Il y a juste quelques mois de cela que cet agent de sécurité privée avait fait peur à sa famille voire à tout son entourage lorsqu’il avait commencé à ressentir des douleurs vives au niveau du côté droit de son abdomen. Un peu après la fin du deuxième trimestre de l’année 2025, ces douleurs se sont intensifiées quitte même à l’empêcher de se rendre normalement aux toilettes pour uriner tout comme pour libérer les selles.

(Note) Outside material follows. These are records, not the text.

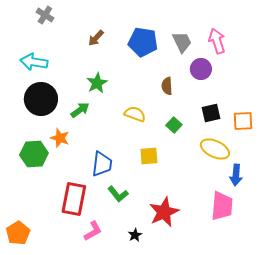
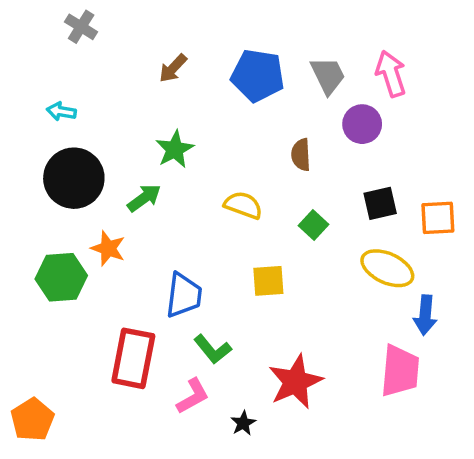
cyan arrow: (34, 62) -> (61, 111), size x0.6
pink L-shape: (93, 231) -> (193, 396), moved

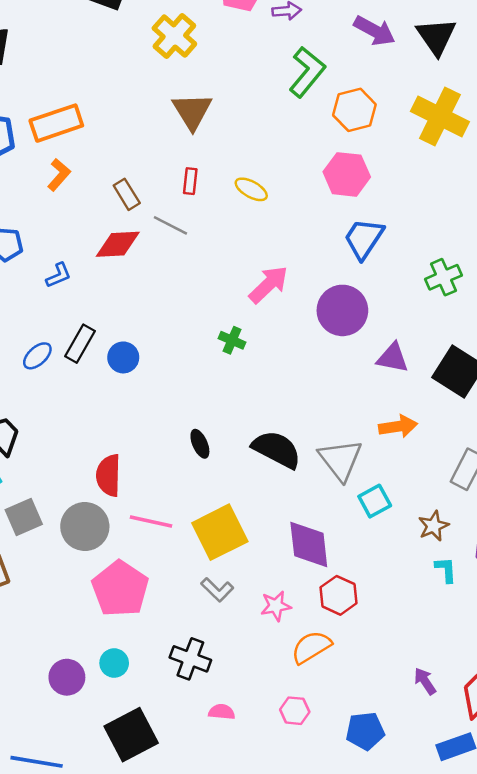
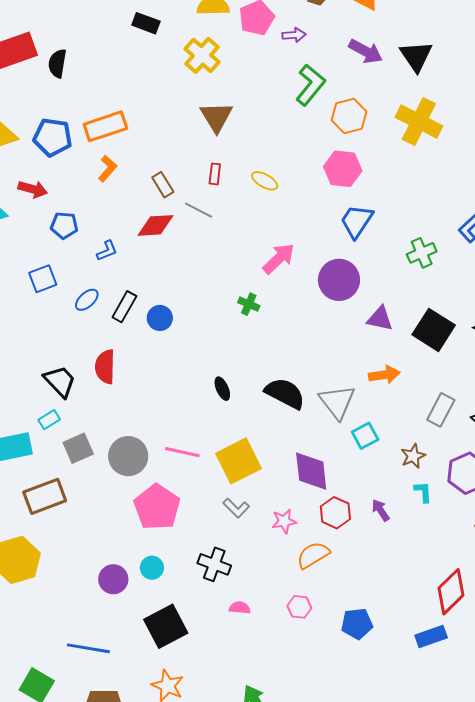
blue ellipse: (37, 356) -> (87, 300), moved
red semicircle: (108, 475) -> (105, 367), moved
purple arrow: (425, 681) -> (381, 510), moved

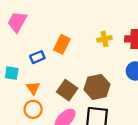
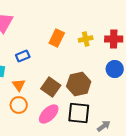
orange rectangle: (62, 44) -> (57, 38), moved

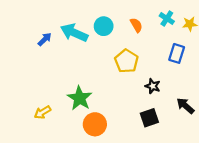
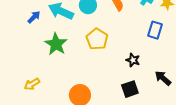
yellow pentagon: (126, 61) -> (97, 39), moved
green star: (80, 98) -> (56, 44), moved

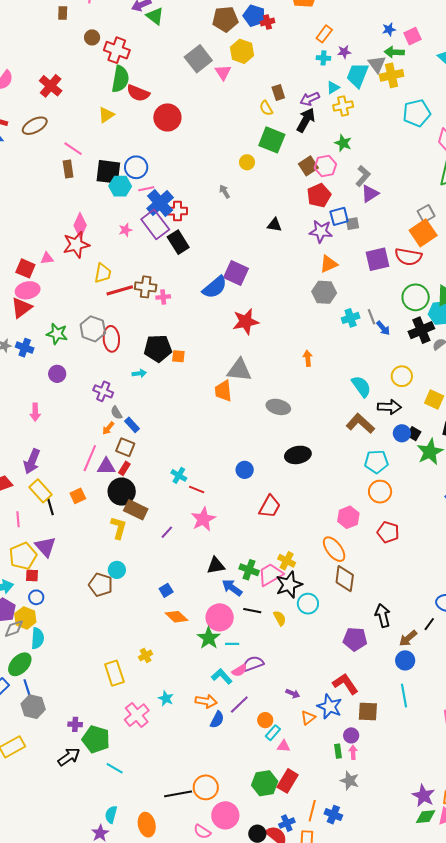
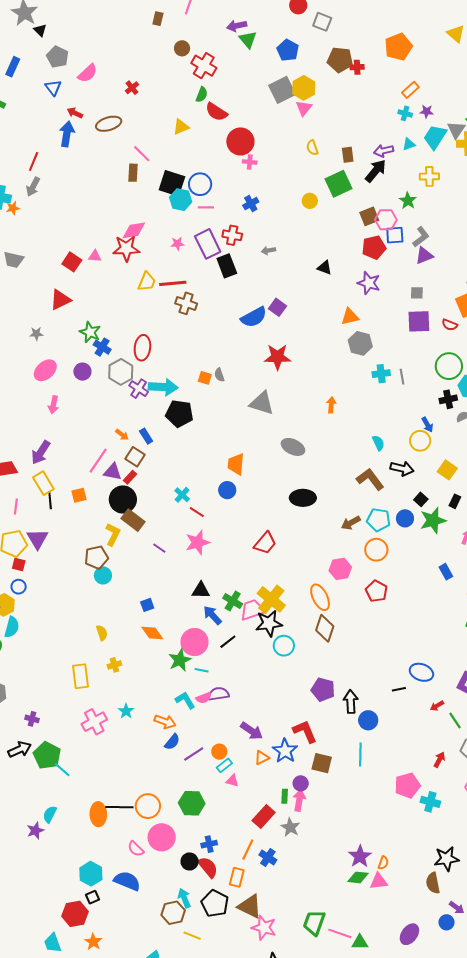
blue pentagon: (254, 16) -> (288, 50), moved
brown pentagon: (225, 19) -> (340, 60), moved
yellow hexagon: (242, 51) -> (304, 88), moved
green semicircle: (120, 79) -> (202, 95), size x0.6
red cross: (51, 86) -> (132, 88), size x0.6
brown rectangle: (278, 92) -> (348, 155), moved
yellow cross: (343, 106) -> (429, 176), moved
yellow semicircle: (266, 108) -> (312, 148), moved
green square: (272, 140) -> (338, 184), turned 32
gray arrow: (225, 192) -> (268, 251), moved, turned -80
blue cross: (160, 203) -> (251, 204), moved, size x0.6
blue square: (339, 216) -> (395, 235), moved
gray square: (352, 224) -> (417, 293), moved
pink diamond: (80, 225) -> (134, 230), turned 45
red semicircle: (408, 257) -> (450, 325), size x0.6
orange triangle: (329, 264) -> (350, 317), moved
purple square: (236, 273) -> (277, 307), size x0.7
pink ellipse: (28, 290) -> (45, 370), moved, turned -40
red line: (120, 290) -> (173, 283), moved
pink cross: (163, 297) -> (250, 162), moved
blue arrow: (383, 328) -> (427, 425), moved
gray hexagon: (93, 329) -> (121, 372), moved
black cross: (421, 330) -> (448, 399), size x0.7
blue cross: (25, 348) -> (102, 347), moved
black pentagon: (158, 348) -> (180, 414), moved
cyan arrow: (139, 373) -> (163, 387), size x2.0
cyan semicircle: (361, 386) -> (378, 443), size x0.7
purple cross: (103, 391) -> (139, 389), moved
orange trapezoid: (223, 391) -> (236, 464), moved
gray semicircle: (116, 413) -> (219, 375), moved
orange arrow: (108, 428) -> (122, 435), turned -104
blue circle: (402, 433) -> (405, 518), moved
blue circle: (245, 470) -> (227, 490), moved
purple line: (167, 532) -> (159, 548), turned 72
yellow cross: (287, 561) -> (271, 599), size x1.6
brown pentagon: (101, 585) -> (96, 557), moved, turned 30
black line: (252, 611) -> (228, 642), turned -60
black arrow: (383, 616) -> (351, 702), moved
yellow semicircle: (280, 618) -> (102, 633), moved
black line: (429, 624) -> (399, 689), turned 32
brown arrow: (408, 638) -> (351, 523), moved
purple arrow: (293, 694) -> (252, 731), size x1.6
purple line: (239, 704) -> (194, 754), moved
green pentagon: (96, 739) -> (47, 755), moved
pink arrow: (353, 752) -> (299, 800), size x1.5
red rectangle: (288, 781) -> (264, 816), moved
green hexagon: (265, 783) -> (192, 803), moved
blue cross: (287, 823) -> (209, 844), moved
orange ellipse: (147, 825) -> (98, 814), moved

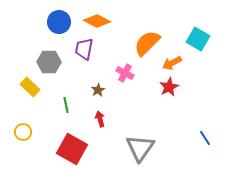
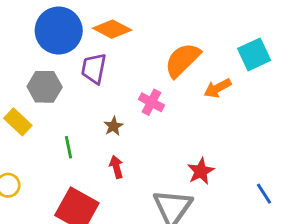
blue circle: (59, 22) -> (59, 31), size x1.4
cyan square: (198, 39) -> (254, 54), turned 35
red star: (169, 87) -> (201, 171), moved

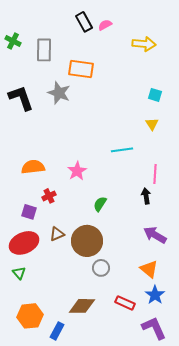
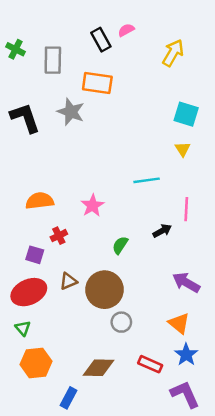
black rectangle: (84, 22) -> (101, 40), moved
yellow arrow: (144, 44) -> (173, 53), turned -65
cyan square: (155, 95) -> (186, 114), size x1.5
black arrow: (146, 196) -> (162, 231), moved, turned 70
orange hexagon: (30, 316) -> (36, 363), moved

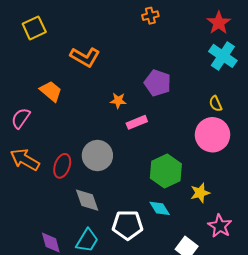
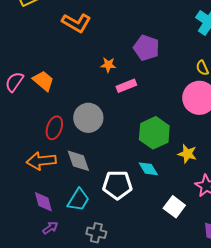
orange trapezoid: (51, 91) -> (43, 81), moved
orange arrow: (25, 160) -> (41, 161), moved, turned -36
yellow star: (200, 193) -> (187, 154), turned 30

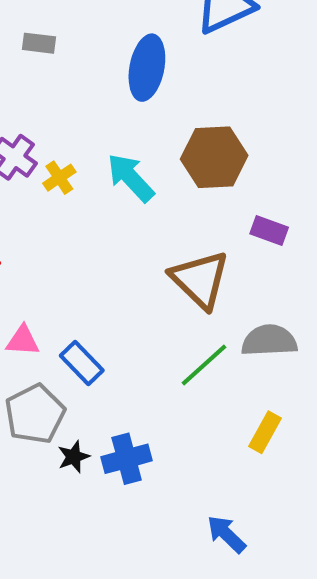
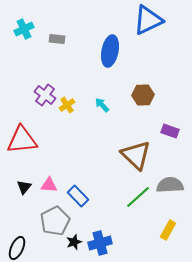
brown hexagon: (214, 157) -> (143, 95), size x0.7
cyan arrow: (131, 178) -> (102, 105), size x0.6

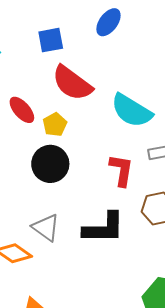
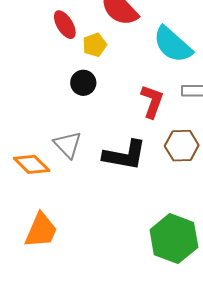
black circle: (50, 164) -> (83, 83), size x0.7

Pour Stéphane, se soulager de ses besoins physiologiques était devenu une entreprise tellement difficile à faire qu’il n’avait plus d’autre choix que de se rendre à l’hôpital pour finalement en avoir le cœur net. « J’ai vraiment mal, je ne sais pas ce que j’ai mais je n’arrive plus à uriner et même pour les selles, c’est encore plus atroce vu que je n’arrive plus à m’en soulager », avait-il confié au téléphone, d’une voix apeurée, à Yannick, son cousin, lorsque celui-ci avait cherché à savoir ce qui lui arrivait. En retour, Yannick a juste essayé de lui faire comprendre qu’il devait surtout garder son calme car il devrait être situé sur son cas juste après sa consultation. « C’est lorsqu’on ne sait pas encore ce qu’il en est réellement qu’il y a eu lieu de s’inquiéter (…) Tu seras fixé d’ici peu. » lui avait-il rétorqué tout en le rassurant davantage avant de raccrocher le téléphone. Aussi, faut-il signifier qu’après cet appel, Stéphane n’avait plus donné de nouvelles à Yannick jusqu’à ce que ce même cousin ait appris, quelques jours plus tard, de la part de Rose, la grande sœur de Stéphane, l’issue de cette consultation. « Il a été hospitalisé d’urgence et il m’a même dû faire plus d’une dizaine d’examen pour être enfin situé sur son cas », avait-elle fait savoir à la famille alors que son petit frère était encore en soins intensifs et prolongés à l’hôpital.
Diagnostic
Les résultats de la batterie d’examen ont ainsi révélé une atteinte au niveau du foie. Cette anomalie n’était plus loin même de s’apparenter à une cirrhose hépatique mais Providence Divine aidant, le traitement qui s’en est suivi lui a permis d’éviter le fait d’être confronté à l’irréversibilité relative à cette complication. « Même si ce traitement spécifique lui a permis de se sentir beaucoup mieux au niveau de cet organe, cela lui a quand même laissé quelques séquelles qu’il se doit de surveiller désormais », révèle Rose, institutrice à la retraite, avant d’être rejointe dans ses propos par Stéphane qui du coup, fait des précisons liés désormais à son statut. « En plus de faire beaucoup plus attention à mon foie, je dois également faire des visites chaque trois (3) mois chez un cardiologue afin de m’assurer que mon cœur ne souffre d’aucune anomalie », ajoute ce père de trois (3) enfants à la soixantaine révolue. Par ailleurs, pour Yannick, ce qui peut justifier peut être le statut de son cousin, c’est le fait qu’il s’adonnait, jusqu’à une récente période, à la consommation excessive de boissons alcoolisées. Et cela, ce n’est pas Charlotte qui dira le contraire vu que son père en a fait de même depuis bon nombre d’années maintenant.
Attention
En effet, il y a près de sept (7) ans de cela, Georges, le père de Charlotte a été diagnostiqué d’une cirrhose hépatique. Pour son cas, même si cette complication reste assez stationnaire, il lui arrive de manifester divers signes de gravité depuis un certain moment. « Mon père faisait des examens tous les six (6) mois mais depuis un certain temps, il ne mange quasiment plus du tout et donc il a perdu beaucoup de poids (je pense autour de 15/20kilos). Il enregistre des tâches qui ressemblent à des hématomes sur les bras (…) le blanc de ses yeux est de couleur jaune. Il commence à avoir du mal à marcher et il se plaint de douleurs au niveau de ses jambes. Il a aussi des trous de mémoire assez importants. Du coup, il lui arrive d’oublier ses rendez-vous chez son médecin », s’inquiète cette assistante de direction à la trentaine révolue avant de souligner le fait qu’elle prévoit se référer le plus tôt possible à d’autres médecins et/ou spécialistes pour une gestion beaucoup plus adapté au statut de son père.